In 2021 the Foyle Metro logo was rebranded as part of a wider rebrand of the Translink system.

In 2023, Translink announced a £33 million investment into Foyle Metro. Including the full replacement of the Foyle Metro fleet, with all existing buses to be replaced by a fleet of 38 battery-electric vehicles, consisting of 28 Wright GB Kite Electroliners and 10 Wright StreetDeck Electroliners. 22 new charging units were also installed at Translink's Pennyburn depot in Derry to allow 44 buses to be charged each night.
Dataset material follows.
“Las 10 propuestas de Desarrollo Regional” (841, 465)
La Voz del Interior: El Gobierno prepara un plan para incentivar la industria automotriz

In 2024, Translink purchased an additional three Wright GB Kite Electroliners. Translink also announced new late night weekend services, operating on three routes across the city, 3n/7n/12n. In February 2025, Foyle Metro celebrated three million passengers since the launch of their new electric bus fleet 18 months prior.

== Services ==
Foyle Metro operates 13 Quality Bus Corridors (QBCs), with an additional route 14A/B/C orbiting the city's north side from Springtown to Curryniern via Altnagelvin Hospital. Foyle Metro operates from Foyle Street Bus Station in the centre of Derry city, also providing services from Derry/Londonderry Train Station, including up to 20 shuttle services per day to the City Centre. Most routes operate within Derry, however several buses extend beyond the city to Drumahoe, Newbuildings and Culmore. Foyle Metro is notable for having an international service, the 1a from Foyle Street stop in Derry, to Wheatfield stop in Muff, in the Republic of Ireland, via Culmore Point stop in Culmore. In September 2025, the Waterside network was reworked with routes 2A/B now serving Rosses Gate estate, routes 3A/B/C now serving Crescent Link Retail Park and new routes 4D serving Altnagelvin Hospital & Curryneirin and 3D serving Drumahoe Park & Ride.

== Fleet ==
As of 2025, Foyle Metro operates a fleet of 43 buses from one depot (Pennyburn), consisting of 33 Wright GB Kite Electroliners and 11 Wright StreetDeck Electroliners. All buses are fitted with enhanced passenger information LCD Screens, on-board audio-visual announcements, USB charging and contactless ticketing. During peak times, some Foyle Metro services are operated by sister company Ulsterbus' fleet of StreetDecks.

At the time of launch in 2017, Foyle Metro operated a fleet of 33 buses, including fifteen new Optare Versas and three Optare Solo SRs, alongside seven Scania Solars and eight Wright Eclipse Gemini-bodied Volvo B9TLs retained from Ulsterbus Foyle.